CCK reduces call termination rates, at last

CCK LOWERS TERMINATION RATES BUT WHO WILL BENEFIT

Kenya’s Communications Commission has earlier in the week lowered call termination rates from KShs 2.21 to KShs 1.44, the second major reduction since originally halving these rates in 2010 from the initial KShs 4.42.

Consumers and in particular phone users in Kenya will now be watching keenly, if this will result in lower call tariffs or if the telecoms companies, already bloodied by an aggressive pricing war, will quietly agree to ‘absorb’ the savings and pocket the difference instead of passing it on to their customers, in full or in part.

An earlier attempt this year resulted in a presidential directive to halt the process, leading to protests from two of Kenya’s licensed mobile operators which saw this as a move to protect both market leader and the former state owned and now partly privatized rivals.

This is good news for sure as the cost of calling can now be reduced. We have a lot of overseas visitors asking on arrival to buy a local sim card to make cheaper calls while in Kenya on safari or at the beach. Using their home operators by roaming is very expensive for them, But really what the main issue today is in Kenya is the cost of surfing the internet. Now that we have a huge capacity by fibre optic cable the operators complain it is not being used, but that is because they are expensive. They should half their tariffs or more and a lot more Kenyans and visitors would subscribe. Even the price of the modems is expensive by the way. Maybe this is the next thing CCK should look into after cutting those rates for calls between operators by a third’ said a regular contributor from Nairobi’s tourism fraternity.

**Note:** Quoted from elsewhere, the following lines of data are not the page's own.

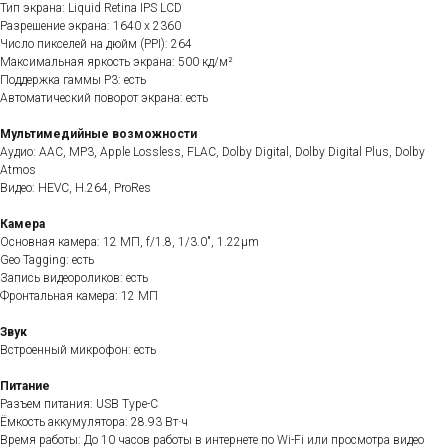
Тип экрана: Liquid Retina IPS LCD
Разрешение экрана: 1640 x 2360
Число пикселей на дюйм (PPI): 264
Максимальная яркость экрана: 500 кд/м²
Поддержка гаммы P3: есть
Автоматический поворот экрана: есть
Мультимедийные возможности
Аудио: AAC, MP3, Apple Lossless, FLAC, Dolby Digital, Dolby Digital Plus, Dolby
Atmos
Видео: HEVC, H.264, ProRes
Камера
Основная камера: 12 МП, f/1.8, 1/3.0", 1.22µm
Geo Tagging: есть
Запись видеороликов: есть
Фронтальная камера: 12 МП
Звук
Встроенный микрофон: есть
Питание
Разъем питания: USB Type-C
Ёмкость аккумулятора: 28.93 Вт·ч
Время работы: До 10 часов работы в интернете по Wi-Fi или просмотра видео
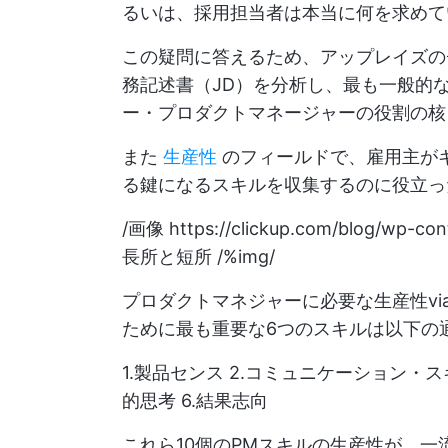
るいは、採用担当者は本当に何を求めて
この疑問に答えるため、アップレイズの
務記述書（JD）を分析し、最も一般的
ー・プロダクトマネージャーの役割の核
また
生産性
のフィールドで、雇用主が
る鍵になるスキルを収集するのに役立っ
/画像
https://clickup.com/blog/wp-co
長所と短所 /%img/
プロダクトマネジャーに必要な生産性vi
ために最も重要な6つのスキルは以下の
1.製品センス 2.コミュニケーション・スキ
的思考 6.結果志向
これら10個のPMスキルの生産性が、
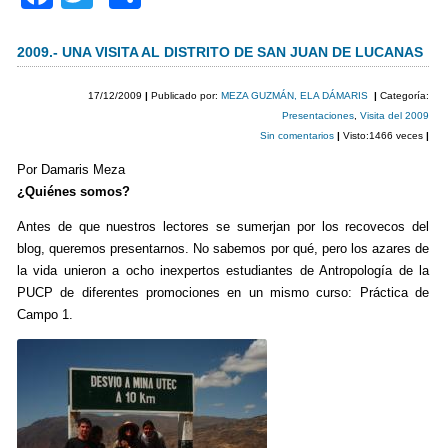
a
wi
o
c
tt
m
2009.-
UNA VISITA AL DISTRITO DE SAN JUAN DE LUCANAS
e
er
p
17/12/2009
|
Publicado por:
MEZA GUZMÁN, ELA DÁMARIS
|
Categoría:
b
ar
Presentaciones
,
Visita del 2009
Sin comentarios
|
Visto:1466 veces
|
o
tir
Por Damaris Meza
o
¿Quiénes somos?
k
Antes de que nuestros lectores se sumerjan por los recovecos del
blog, queremos presentarnos. No sabemos por qué, pero los azares de
la vida unieron a ocho inexpertos estudiantes de Antropología de la
PUCP de diferentes promociones en un mismo curso: Práctica de
Campo 1.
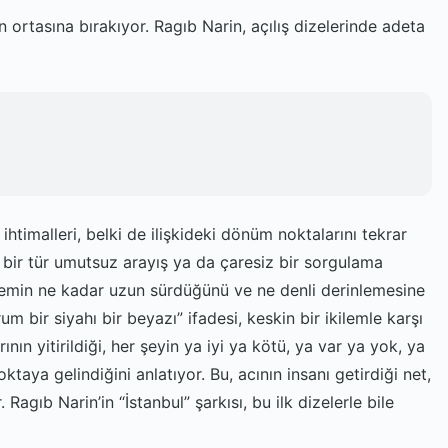
 ortasına bırakıyor. Ragıb Narin, açılış dizelerinde adeta
 ihtimalleri, belki de ilişkideki dönüm noktalarını tekrar
 bir tür umutsuz arayış ya da çaresiz bir sorgulama
eylemin ne kadar uzun sürdüğünü ve ne denli derinlemesine
m bir siyahı bir beyazı” ifadesi, keskin bir ikilemle karşı
ının yitirildiği, her şeyin ya iyi ya kötü, ya var ya yok, ya
taya gelindiğini anlatıyor. Bu, acının insanı getirdiği net,
Ragıb Narin’in “İstanbul” şarkısı, bu ilk dizelerle bile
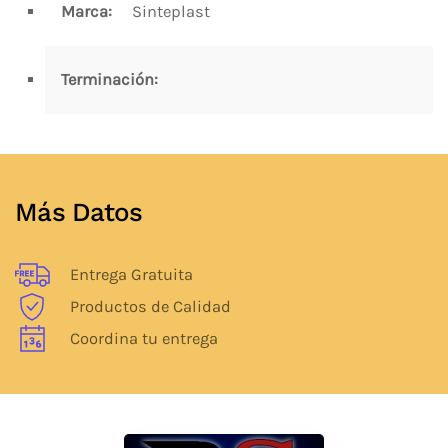
Marca:
Sinteplast
Terminación:
Más Datos
Entrega Gratuita
Productos de Calidad
Coordina tu entrega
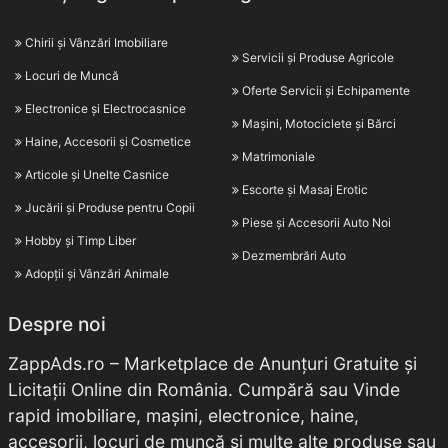
Chirii și Vânzări Imobiliare
Servicii și Produse Agricole
Locuri de Muncă
Oferte Servicii și Echipamente
Electronice și Electrocasnice
Mașini, Motociclete și Bărci
Haine, Accesorii și Cosmetice
Matrimoniale
Articole și Unelte Casnice
Escorte și Masaj Erotic
Jucării și Produse pentru Copii
Piese și Accesorii Auto Noi
Hobby și Timp Liber
Dezmembrări Auto
Adopții și Vânzări Animale
Despre noi
ZappAds.ro – Marketplace de Anunțuri Gratuite și
Licitații Online din România. Cumpără sau Vinde
rapid imobiliare, mașini, electronice, haine,
accesorii, locuri de muncă și multe alte produse sau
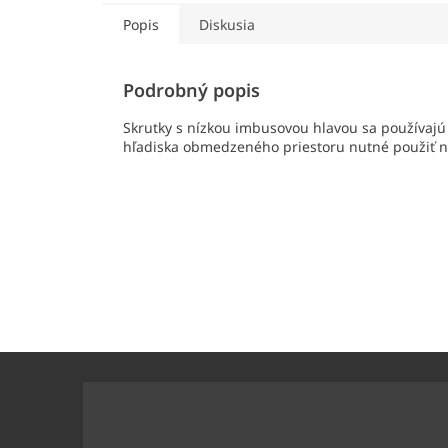
Popis
Diskusia
Podrobný popis
Skrutky s nízkou imbusovou hlavou sa používajú
hľadiska obmedzeného priestoru nutné použiť n
Z
á
p
ä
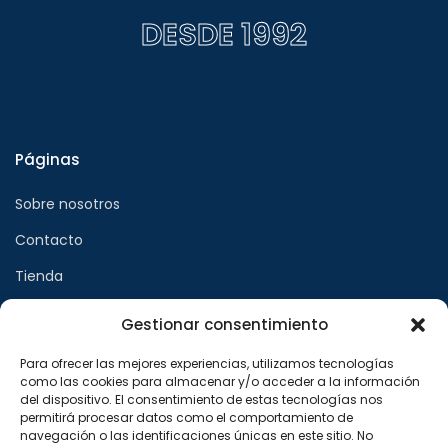
DESDE 1992
Páginas
Sobre nosotros
Contacto
Tienda
Gestionar consentimiento
Páginas legales
Para ofrecer las mejores experiencias, utilizamos tecnologías
como las cookies para almacenar y/o acceder a la información
Aviso legal
del dispositivo. El consentimiento de estas tecnologías nos
permitirá procesar datos como el comportamiento de
Política de privacidad
navegación o las identificaciones únicas en este sitio. No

Call termination cost are a major issue across the region as in Uganda too communications companies are lobbying the UCK to bring those crucial rates down to level the playing field vis a vis market leader MTN, which is using the higher than necessary prescribed tariffs between networks to fend off competitors with significantly lower market share. At the same time are mobile operators across the region now increasingly under scrutiny over dropped calls and call quality and it is expected that the regional regulators will roll out a combined campaign next year to fine telecoms companies which do not meet benchmarks or exceed a certain number of direct complaints by subscribers.